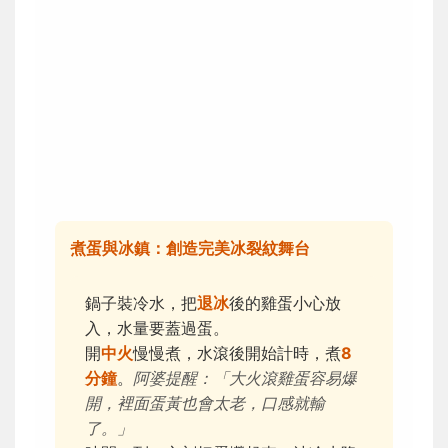
煮蛋與冰鎮：創造完美冰裂紋舞台
鍋子裝冷水，把
退冰
後的雞蛋小心放
入，水量要蓋過蛋。
開
中火
慢慢煮，水滾後開始計時，煮
8
分鐘
。
阿婆提醒：「大火滾雞蛋容易爆
開，裡面蛋黃也會太老，口感就輸
了。」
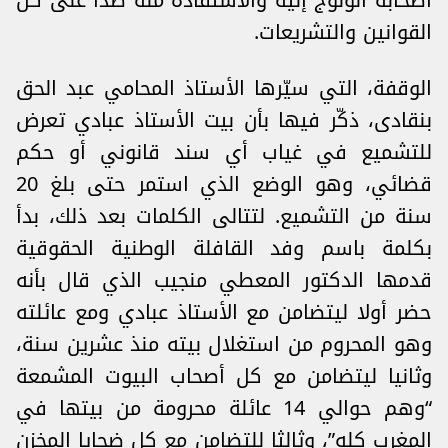
أصحابه الولوج إليه والاستفادة منه ضدا على كل
القوانين والتشريعات.
الوقفة، التي سيّرها الأستاذ المحامي عبد الحق
بنقادى، ذكّر فيها بأن بيت الأستاذ عبادي تعرض
للتشميع في غياب أي سند قانوني أو حكم
قضائي، وهو الوضع الذي استمر حتى بلغ 20
سنة من التشميع. لتتالى الكلمات بعد ذلك، بدأ
بكلمة باسم وفد القافلة الوطنية الحقوقية
قدمها الدكتور المعطي منجيب الذي قال بأنه
حضر أولا ليتضامن مع الأستاذ عبادي ومع عائلته
وهو المحروم من استغلال بيته منذ عشرين سنة،
وثانيا ليتضامن مع كل أصحاب البيوت المشمعة
“وهم حوالي 14 عائلة محرومة من بيتها في
المغرب كله”، وثالثا للتضامن مع كل ضحايا المخزن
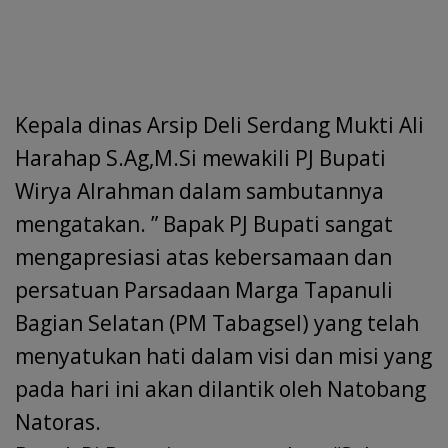
Kepala dinas Arsip Deli Serdang Mukti Ali
Harahap S.Ag,M.Si mewakili PJ Bupati
Wirya Alrahman dalam sambutannya
mengatakan. ” Bapak PJ Bupati sangat
mengapresiasi atas kebersamaan dan
persatuan Parsadaan Marga Tapanuli
Bagian Selatan (PM Tabagsel) yang telah
menyatukan hati dalam visi dan misi yang
pada hari ini akan dilantik oleh Natobang
Natoras.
————
▶ _Exercise_:
Every line of the material that holds "ليتضامن" should be copied out as the answer.

▶ _Exercise result_:
حضر أولا ليتضامن مع الأستاذ عبادي ومع عائلته
وثانيا ليتضامن مع كل أصحاب البيوت المشمعة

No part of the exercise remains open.